The first King’s Speech in over 70 years has outlined plans to “attract record levels of investment in renewable energy” – but experts say fresh measures are needed to achieve that.
King Charles III said in the House of Lords: “My ministers will seek to attract record levels of investment in renewable energy sources and reform grid connections, building on the United Kingdom’s track record of decarbonising faster than other G7 economies.”
His Majesty has shown a keen interest in renewable energies in the past and has introduced carbon-cutting measures to Windsor and a Geothermal feasibility survey is being carried out at Balmoral.
RenewableUK’s chief executive Dan McGrail “welcome the Government’s commitment in the King’s Speech,” however, he explained that to achieve this goal the Chancellor must set out specific policies in his Autumn Statement.
Mr Mcgrail said: “We’re calling for a commitment by the Chancellor to work with the Department for Energy Security and Net Zero to set an overall budget, and maximum strike prices, at appropriate and sustainable levels which allow for a return on investment for vital new projects.
“We also need to see a change in the rules on capital allowances, so that offshore wind projects qualify for the main rate of 18%, rather than the lower rate of 6% which developers get at present.”
The RenewableUK boss also outlined ambitions to have the Electricity Generator Levy, which has been heavily criticised by industry.
Earlier this year, it was reported that Community Windpower’s 44-turbine Sanquhar II wind farm “ground to a halt” due to the rising fees put in place by the incoming renewables windfall tax.
Dan McGrail added; “We’re also calling for measures to attract further investment in the UK’s offshore wind supply chain and port infrastructure.

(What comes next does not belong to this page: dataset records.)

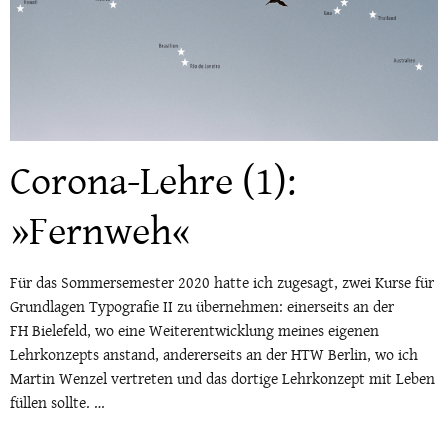
Corona-Lehre (1):
»Fernweh«
Für das Sommersemester 2020 hatte ich zugesagt, zwei Kurse für
Grundlagen Typografie II zu übernehmen: einerseits an der
FH Bielefeld, wo eine Weiterentwicklung meines eigenen
Lehrkonzepts anstand, andererseits an der HTW Berlin, wo ich
Martin Wenzel vertreten und das dortige Lehrkonzept mit Leben
füllen sollte. …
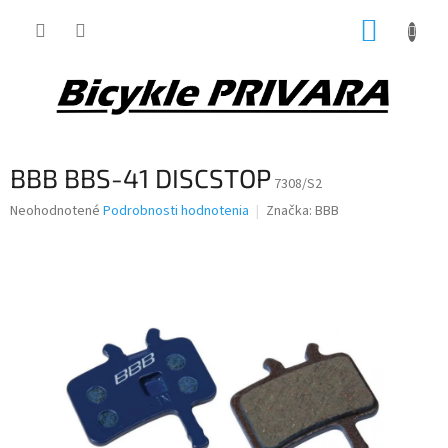
Prejsť
NÁKUP
na
obsah
KOŠÍK
BBB BBS-41 DISCSTOP
7308/S2
Priemerné
Neohodnotené
Podrobnosti hodnotenia
Značka:
BBB
hodnotenie
produktu
je
0,0
z
5
hviezdičiek.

“There’s a global shortage of offshore wind products and services, so we have a great opportunity not only to build up our domestic market but also to export worldwide.”
Annual North Sea licences
This week it was reported that the UK Government plans to put in place new legislation for North Sea oil and gas licences to be awarded annually.
The bill was introduced in King Charles’ speech earlier today.
His Majesty said: “Legislation will be introduced to strengthen the United Kingdon’s energy security and reduce reliance on volatile international energy markets and hostile foreign regimes.
“This bill will support the future licencing of new oil and gas fields, helping the country to transition to net zero by 2050, without adding undue burdens on households.”
Currently, there are no fixed terms for North Sea rounds, and the licences awarded in the 33rd round last month were the first in three years.
The government says that introducing annual awards will protect jobs, tax receipts and reduce reliance on imports which have a higher carbon footprint.
However, there has been criticism of this proposed legislation as some view the move as “political posturing” rather than an effective move to ensure investment in the country’s hydrocarbon industry.
Tessa Khan, executive director of Uplift: “In the 24 hours since it announced these plans, the case for new licensing has crumbled.”
Ms Khan added: “Rishi Sunak is playing politics with energy policy, while millions of people face another winter of unaffordable energy bills.”
The International Energy Agency also said in September that no new long-lead-time oil and gas projects are required if the world is to hit net zero.
For annual licences to see success reform would have to come to the energy profits levy, or windfall tax, as currently the controversial fiscal regime has been criticised for scaring away investment.
With the country facing an upcoming general election, there is also an opinion being shared that if the Labour Party is to win, the new government would overturn the legislation, therefore creating greater uncertainty in the sector.
Earlier this year, Keir Starmer’s Labour would stop all new oil and gas licences in the North Sea if it were to win the next election, however, that stance has since been softened.
Offshore Energies UK chief executive, David Whitehouse, commented on the news of the proposed legislation earlier this week, saying: “The UK needs the churn of new licences to manage production decline in line with our maturing basin.
“A predictable licencing process with transparent checks will support the highly skilled people working in the sector, while ensuring the granting of new licences is compatible with energy security and net zero.”